Daylight of the day I would tell about found us just at the edge
of the little buttes. Down one of the slopes the growing half
light revealed two oryx feeding, magnificent big creatures, with
straight rapier horns three feet in length. These were most
exciting and desirable, so off my horse I got and began to sneak
up on them through the low tufts of grass. They fed quite calmly.
I congratulated myself, and slipped nearer. Without even looking
in my direction, they trotted away. Somewhat chagrined, I
returned to my companions, and we rode on.

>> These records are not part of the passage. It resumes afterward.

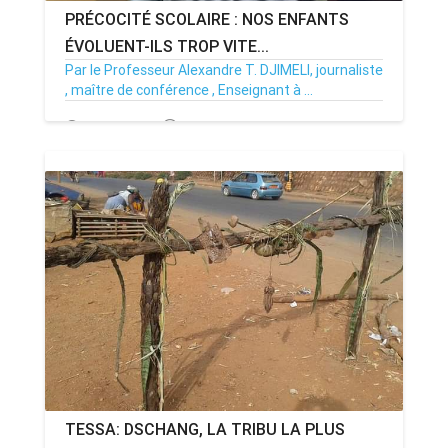
PRÉCOCITÉ SCOLAIRE : NOS ENFANTS
ÉVOLUENT-ILS TROP VITE...
Par le Professeur Alexandre T. DJIMELI, journaliste
, maître de conférence , Enseignant à ...
26/08/22
Par MenouActu
2
TESSA: DSCHANG, LA TRIBU LA PLUS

Then across a mile-wide valley we saw two dark objects in the
tall grass; and almost immediately identified these as
rhinoceroses, the first we had seen. They stood there side by
side, gazing off into space, doing nothing in a busy morning
world. After staring at them through our glasses for some time,
we organized a raid. At the bottom of the valley we left the
horses and porters; lined up, each with his gunbearer at his
elbow; and advanced on the enemy. B. was to have the shot
According to all the books we should have been able, provided we
were downwind and made no noise, to have approached within fifty
or sixty yards undiscovered. However, at a little over a hundred
yards they both turned tail and departed at a swift trot, their
heads held well up and their tails sticking up straight and stiff
in the most ridiculous fashion. No good shooting at them in such
circumstances, so we watched them go, still keeping up their
slashing trot, growing smaller and smaller in the distance until
finally they disappeared over the top of a swell.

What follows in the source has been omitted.